A trek to remember

  • Journey On
  • A fan of short treks? Panchase should be on your cards. By Louise Watsham
A trek to remember

Apr 16, 2015-

With only six days in Pokhara, I wanted to see all of the usual tourist sites, but I also wanted to experience a small slice of the trekking circuit. I don't necessarily qualify as your archetypal ‘trekking fanatic’ but in my eyes it’s almost mandatory to go on at least one trek if you’re visiting Nepal—after all it’s one of the most famous trekking destinations in the world. 

After being informed that the Poon Hill’s duration was six-days and the Annapurna Base Camp trek could take anything between eight to a staggering twenty-five days, I was starting to lose hope. A Nepali friend suggested Panchase to me and said he would accompany me on the trek as he had completed it many times before—now there was an offer I couldn't refuse!

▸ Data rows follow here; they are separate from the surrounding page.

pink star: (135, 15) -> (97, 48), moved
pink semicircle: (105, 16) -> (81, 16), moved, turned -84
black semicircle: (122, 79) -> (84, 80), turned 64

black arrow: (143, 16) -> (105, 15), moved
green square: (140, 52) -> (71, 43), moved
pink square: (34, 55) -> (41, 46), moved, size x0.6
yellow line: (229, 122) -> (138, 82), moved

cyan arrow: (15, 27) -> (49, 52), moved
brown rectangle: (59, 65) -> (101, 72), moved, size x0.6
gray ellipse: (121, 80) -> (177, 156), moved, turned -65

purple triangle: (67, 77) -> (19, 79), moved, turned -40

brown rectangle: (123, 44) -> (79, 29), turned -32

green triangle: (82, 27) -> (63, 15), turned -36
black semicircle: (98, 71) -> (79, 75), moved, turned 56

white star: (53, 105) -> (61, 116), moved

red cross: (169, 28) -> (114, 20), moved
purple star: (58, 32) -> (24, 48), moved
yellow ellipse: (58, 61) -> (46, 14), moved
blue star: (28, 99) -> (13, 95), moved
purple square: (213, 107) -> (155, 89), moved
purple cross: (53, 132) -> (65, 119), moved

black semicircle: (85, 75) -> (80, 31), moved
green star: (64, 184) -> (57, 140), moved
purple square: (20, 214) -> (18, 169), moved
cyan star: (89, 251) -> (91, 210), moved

Described as ‘a peaceful short trek at the bottom of the Annapurna mountains,’ Panchase’s three-day trek offers something for everybody by welcoming all ages and fitness abilities. I completed the Panchase trek in late November of 2014. Contrary to popular belief, November isn’t a peak time for trekking (September and October are recommended) but I was extremely lucky with the weather, the skies were the bluest I’ve ever seen.

Not requiring any permits or fees, we set on a motorbike from Lakeside and headed 15km west of Pokhara to Kande where the ascent begins. As we started to drive upwards on the struggling motorbike it became clear why trekkers either walk or get the bus, the terrain was particularly uneven, varying between rocks and mud. On the plus side, we had the option of stopping whenever we desired on this beautifully cultured trail. The views were unparalleled with anything else I had previously witnessed in Nepal ranging from subtropical valleys of banana trees and rice paddies to high ridges covered in rhododendron forest. As we drove through the local villages, we received a warm welcome from several natives hailing from many ethnicities.

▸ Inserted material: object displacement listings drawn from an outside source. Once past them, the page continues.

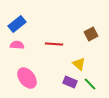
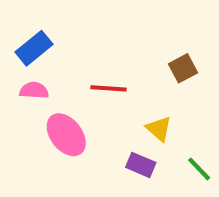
pink ellipse: (27, 78) -> (66, 135), moved
green line: (90, 84) -> (199, 169), moved

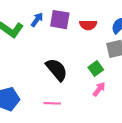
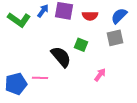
green square: (96, 69) -> (81, 45), moved, turned -32
pink line: (52, 103) -> (40, 78), moved

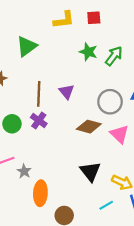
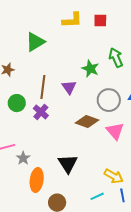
green star: (88, 52) -> (90, 69), moved
green arrow: (114, 56) -> (116, 58), turned -66
green circle: (12, 124) -> (17, 103), moved
black triangle: (90, 172) -> (68, 164), moved

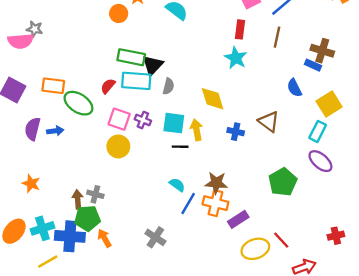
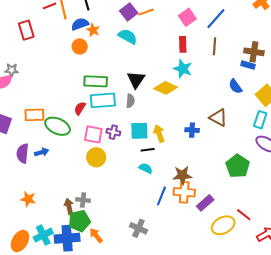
black triangle: (153, 65) -> (136, 80), moved
yellow diamond: (213, 99) -> (166, 88), moved, turned -40
cyan semicircle: (177, 185) -> (146, 168), moved

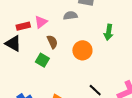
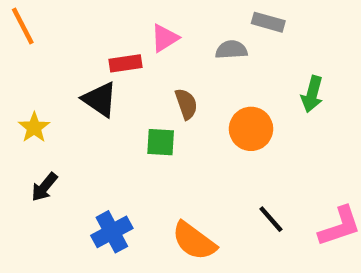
pink triangle: (41, 22) -> (165, 38), moved
green square: (42, 60) -> (161, 142), turned -32

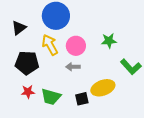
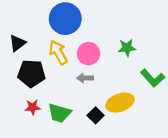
black triangle: (19, 28) -> (17, 43), moved
black square: (82, 99) -> (96, 115), turned -32

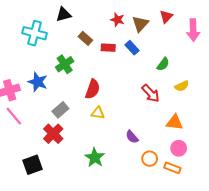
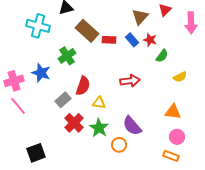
red star: (117, 20) -> (150, 40), moved
brown rectangle: (85, 38) -> (87, 31), size x1.6
red semicircle: (93, 89) -> (83, 86), moved
red arrow: (151, 93) -> (130, 81), moved, turned -54
red cross: (53, 134) -> (74, 123), moved
purple semicircle: (132, 137) -> (132, 126), size x1.5
green star: (95, 158) -> (99, 128), moved
orange circle: (150, 159) -> (119, 145), moved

Eventually after an exhilarating four-hour drive we arrived at Deurali where we checked in to Happy Hearts Guest house, run by three Nepali sisters. The location was awe-inspiring, so much so that one guest even stayed over for a whole year, as informed by the sisters.

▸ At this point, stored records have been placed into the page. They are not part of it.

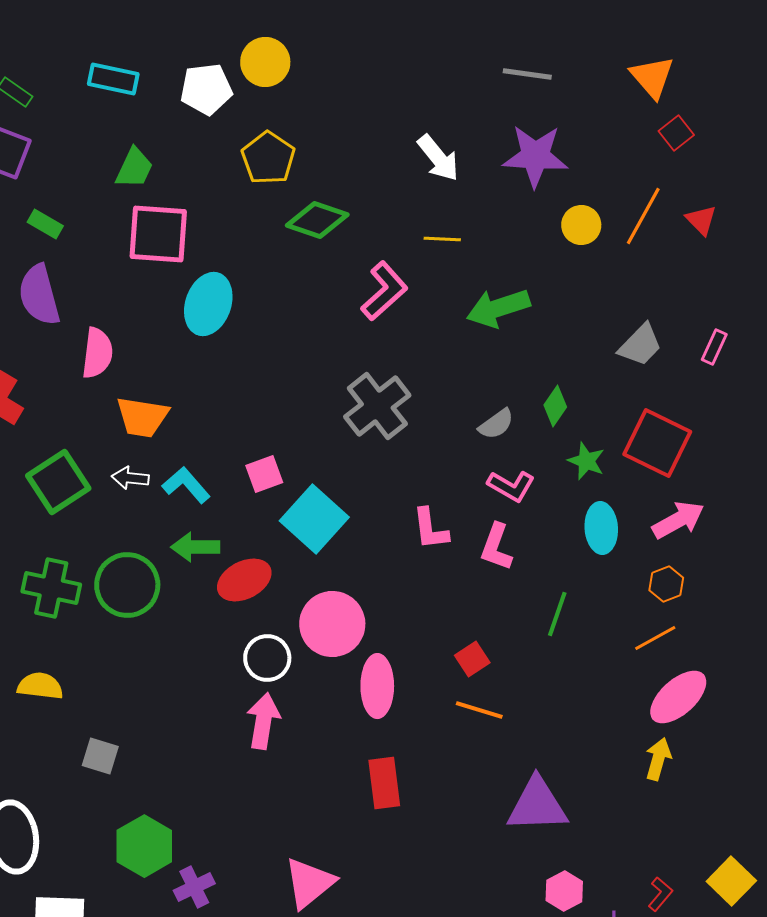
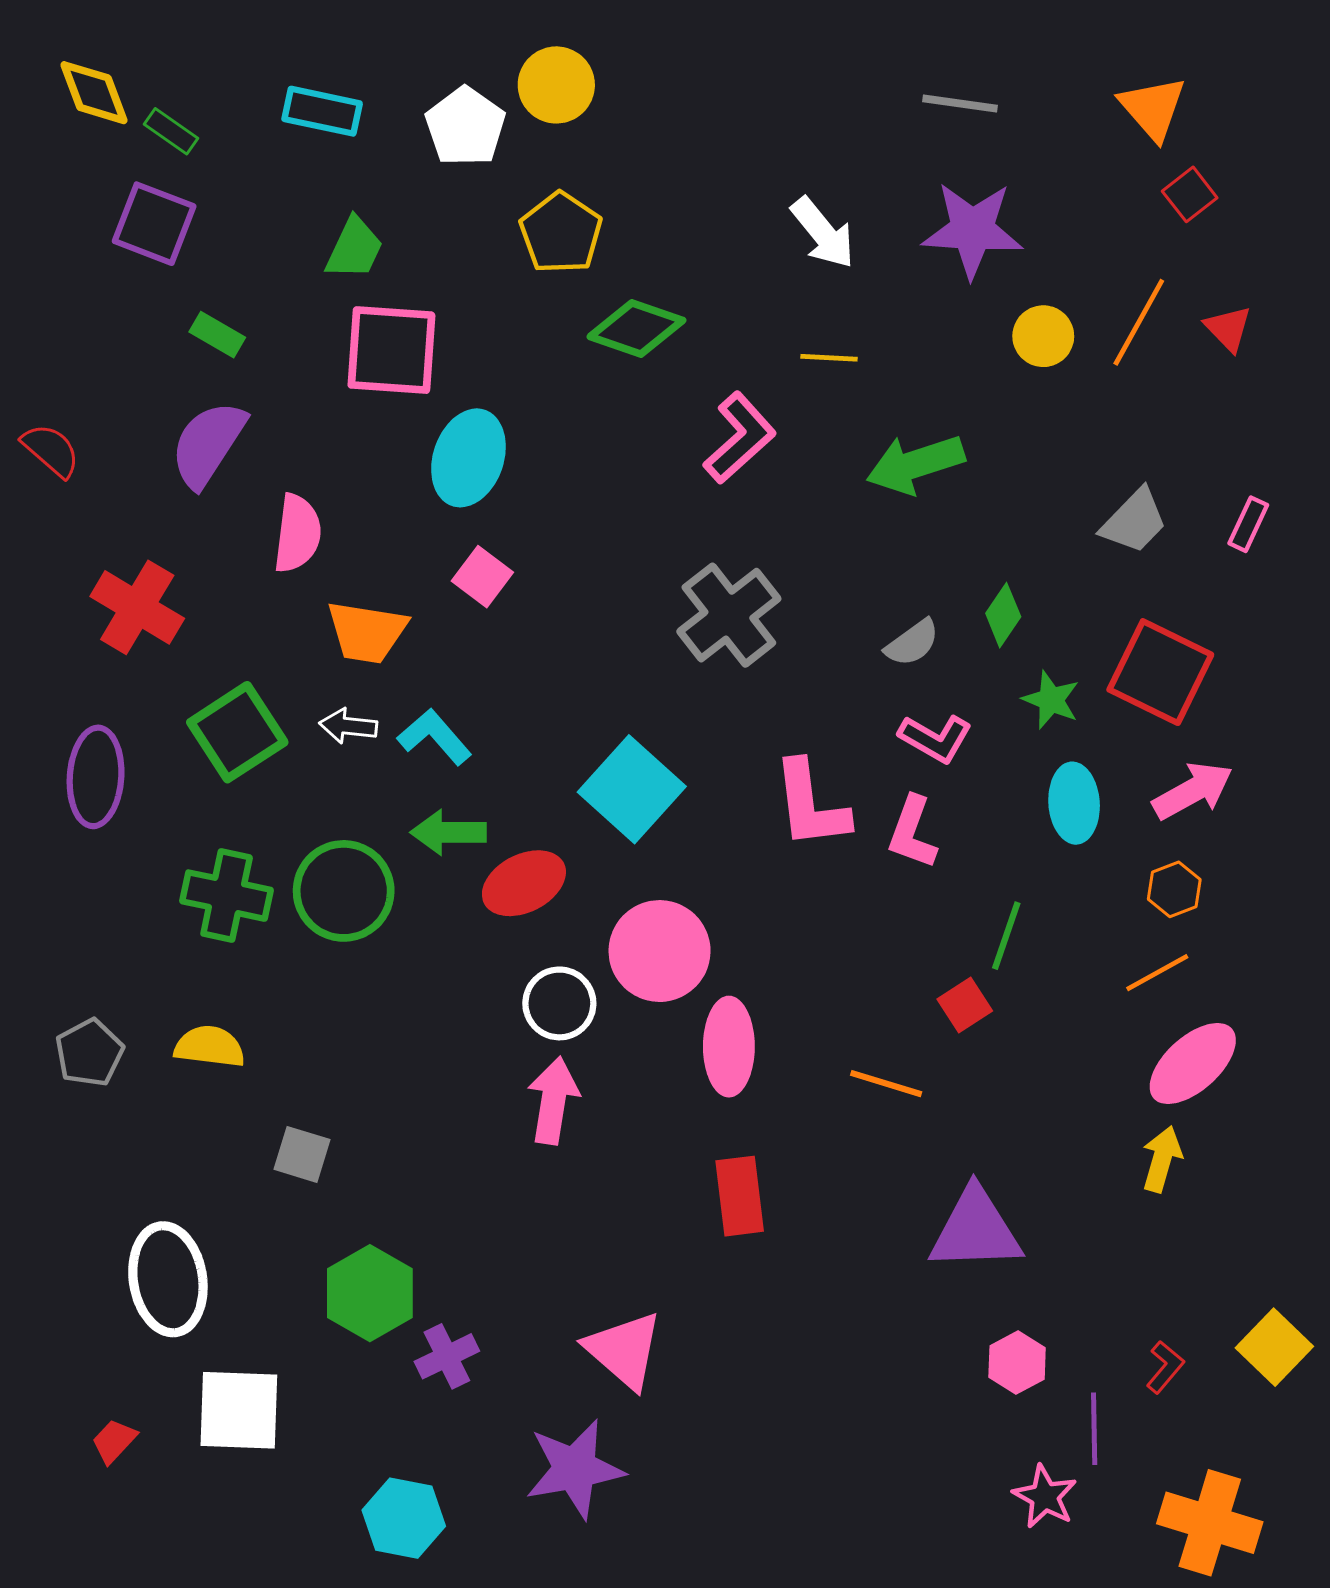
white pentagon: (206, 89) -> (465, 127), turned -30
purple semicircle: (39, 295) -> (208, 444), turned 48
pink square: (264, 474) -> (482, 577), moved, turned -33
pink L-shape: (430, 529) -> (811, 805), size x1.4
red square: (472, 659) -> (965, 1005), moved
pink triangle: (309, 883) -> (624, 1350), turned -40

The next day we arose at 5:30am to view the sunrise and boy was it worth the early alarm call—despite the freezing temperatures! As the sun kissed the tip of Mount Fishtail, it just didn't seem real, the mountains looked so regal up-close and the sky—so fiery and full of life. 

The climb itself was great fun, saturated with luscious tropical trees and orchids, excellent for those who enjoy bird-watching. My friend's energy kept me going even when my fitness levels had other plans. As we marched further up the paved steps the air became thinner but his positive spirit and encouraging words kept me going, all the way to 2,432m. Once we reached the summit I recalled how my brother had reacted to my trekking plans, "yeah, whatever" he had said. But here I was, with my heads literally in the clouds, I felt high on life. A local man kindly made us some tea and after a brief rest it was time to head back down to civilisation.

The hardest part, as they say, really is the descent, it puts a huge deal of strain on your knees. We arrived back at Happy Hearts Guest House, with happy hearts but exhausted feet. The next day we were back at Lakeside and my mini-trek felt like a dream. Although a short but sweet adventure, Panchase will be one of my fondest memories from my time in Nepal. I certainly caught the trekking bug. Watch out Annapurna, you’re next.